Tributes have been pouring in following the death of Clive Stanbrook (Queen’s Counsel- QC), a well-known British lawyer who represented Malawi’s founding president Kamuzu Banda in the infamous Mwanza murders case in 1995.
Stanbrook, 70, died last Saturday in his sleep at his base in Brussels, Belgium.
Politician and private practice lawyer Gustav Kaliwo, who was one of Stanbrook’s closest associates in Malawi, described the death as shocking.
“It is a shock. He was great gentleman, apart from the fact that he was a brilliant lawyer who specialised in European Union [EU] law.
“We worked with him and built a good friendship so much that he invited me to his house in Brussels and also to his daughter’s wedding in the United Kingdom [UK]. He even allowed me to practise at his chambers in London. So, he was to me a mentor and a close friend. My thoughts are with his wife Julia and his children,” he said.
Kaliwo also said the deceased was so closely attached to Malawi that he even bought a farm in Balaka, Toleza Agricultural Enterprises, where he did a lot to improve people’s lives around the area.
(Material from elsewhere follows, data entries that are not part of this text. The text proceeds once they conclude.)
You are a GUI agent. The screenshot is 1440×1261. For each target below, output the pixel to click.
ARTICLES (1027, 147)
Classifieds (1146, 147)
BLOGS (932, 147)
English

Toleza Agricultural Enterprises human resources manager Prisca Mandoloma said in an interview Stanbrook succumbed to cancer.
She said the deceased will be buried in London, UK, on a day to be announced by the family later.
In October 2015, while addressing a Cancer Society’s luncheon in Belgium, Stanbrook revealed that he had twice survived cancer.
Dubbed the trial of the century, Banda, his official hostess Cecilia Tamanda Kadzamira and politician John Tembo were charged with conspiracy to murder three Cabinet ministers and a member of Parliament (MP) and conspiracy to defeat justice by destroying evidence.
The three ministers were Dick Matenje, Aaron Gadama, John Twaibu Sangala and David Chiwanga, a parliamentarian.
But High Court Judge Mackson Mkandawire, assisted by a jury of seven, withdrew the charges against the three accused due to lack of evidence and they were acquitted on both charges.